役員賞与は損金として算入できませんが、役員報酬や役員退職金は「認められる範囲」という制限付きで損金に算入できます。制限付きである理由としては、あまりに過大な報酬について全額損金として認めてしまうと、悪用される可能性が考えられるためです。しかし、認められる範囲といっても実際に法律で決定されているものではなく、判断基準が難しいのが現状です。

役員退職金は

退職時時点の月額役員報酬×在任年数×功績倍率

といった形式で求められるのが一般的です。

退職金として支払われることで、受け取る役員個人が支払う税金にも優遇措置があるため、受け取る側のメリットも大きいでしょう。

また、役員報酬については、会社経営上、役員の仕事に対し支払うべき対価であるため、「利益分配」という判断はされません。従業員の給与と同様に人件費として扱うことができます。

交際費

交際費は会社の規模によって損金に算入できます。具体的には「資本金もしくは出資金の額が1億円以下の企業」であれば損金としての算入が可能。中小企業の場合はこれに該当するケースが多いでしょう。交際費は「仕事上で付き合いがある人へのおもてなし(接待交際費)」であることが求められるため、自分や家族との食費などは交際費としては認められません。
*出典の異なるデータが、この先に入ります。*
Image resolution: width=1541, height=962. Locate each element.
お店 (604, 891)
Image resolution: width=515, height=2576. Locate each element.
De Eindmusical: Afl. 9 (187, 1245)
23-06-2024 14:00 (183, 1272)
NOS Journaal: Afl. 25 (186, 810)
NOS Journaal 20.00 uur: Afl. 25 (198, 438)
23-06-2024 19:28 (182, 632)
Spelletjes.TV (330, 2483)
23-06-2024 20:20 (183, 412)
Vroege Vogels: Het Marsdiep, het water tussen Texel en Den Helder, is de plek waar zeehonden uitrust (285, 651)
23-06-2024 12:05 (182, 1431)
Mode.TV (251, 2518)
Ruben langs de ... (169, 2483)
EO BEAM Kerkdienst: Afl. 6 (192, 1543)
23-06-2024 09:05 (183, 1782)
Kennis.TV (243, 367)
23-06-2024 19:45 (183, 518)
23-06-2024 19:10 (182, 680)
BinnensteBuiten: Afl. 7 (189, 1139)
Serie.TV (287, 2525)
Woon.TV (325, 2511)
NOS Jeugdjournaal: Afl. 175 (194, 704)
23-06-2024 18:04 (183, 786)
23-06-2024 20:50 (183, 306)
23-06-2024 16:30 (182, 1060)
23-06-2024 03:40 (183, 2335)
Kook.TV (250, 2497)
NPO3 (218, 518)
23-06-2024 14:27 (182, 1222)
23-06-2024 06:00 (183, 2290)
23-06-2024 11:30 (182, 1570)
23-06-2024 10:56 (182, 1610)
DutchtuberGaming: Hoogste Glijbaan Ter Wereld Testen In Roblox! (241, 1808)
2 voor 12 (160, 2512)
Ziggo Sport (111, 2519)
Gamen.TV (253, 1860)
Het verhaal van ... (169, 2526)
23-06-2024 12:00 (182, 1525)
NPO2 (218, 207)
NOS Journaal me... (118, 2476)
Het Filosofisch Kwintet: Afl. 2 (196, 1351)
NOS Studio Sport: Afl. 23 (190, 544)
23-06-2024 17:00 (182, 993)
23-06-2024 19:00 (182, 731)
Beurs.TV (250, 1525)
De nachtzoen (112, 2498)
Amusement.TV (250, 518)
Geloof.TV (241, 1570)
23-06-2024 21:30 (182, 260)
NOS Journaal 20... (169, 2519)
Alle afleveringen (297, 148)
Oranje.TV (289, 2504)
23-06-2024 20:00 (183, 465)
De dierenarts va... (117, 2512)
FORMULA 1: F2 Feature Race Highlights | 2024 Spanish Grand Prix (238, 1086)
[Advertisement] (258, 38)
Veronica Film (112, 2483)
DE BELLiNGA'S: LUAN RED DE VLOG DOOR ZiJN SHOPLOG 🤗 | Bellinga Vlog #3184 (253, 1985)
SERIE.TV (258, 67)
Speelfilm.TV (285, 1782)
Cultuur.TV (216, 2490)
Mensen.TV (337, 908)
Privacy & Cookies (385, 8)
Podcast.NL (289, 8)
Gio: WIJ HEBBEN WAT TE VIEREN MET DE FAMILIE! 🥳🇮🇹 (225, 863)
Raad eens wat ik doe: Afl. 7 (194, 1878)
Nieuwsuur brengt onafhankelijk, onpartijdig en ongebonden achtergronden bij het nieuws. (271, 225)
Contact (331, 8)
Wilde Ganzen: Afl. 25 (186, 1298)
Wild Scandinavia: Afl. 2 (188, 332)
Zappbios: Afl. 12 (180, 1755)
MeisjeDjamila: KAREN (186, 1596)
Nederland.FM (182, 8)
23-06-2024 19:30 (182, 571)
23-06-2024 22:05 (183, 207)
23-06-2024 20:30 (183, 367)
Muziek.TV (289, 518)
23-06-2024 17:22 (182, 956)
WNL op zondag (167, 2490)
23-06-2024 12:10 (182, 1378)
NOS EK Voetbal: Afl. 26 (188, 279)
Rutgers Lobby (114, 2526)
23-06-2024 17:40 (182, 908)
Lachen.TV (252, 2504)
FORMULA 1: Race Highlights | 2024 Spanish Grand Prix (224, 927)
接待交際費は、「年間800万円まで」もしくは「飲食に関わる費用の50%」までが経費として認められる範囲です。つまり、年間で接待による飲食代が1,600万円を超える場合には、飲食費の50%を採択することでより多くの費用を損金算入できることになります。

また、企業の規模に関係なく、1人当たり5,000円までの金額が交際費から除かれます。この場合は「会議費」として損金算入します。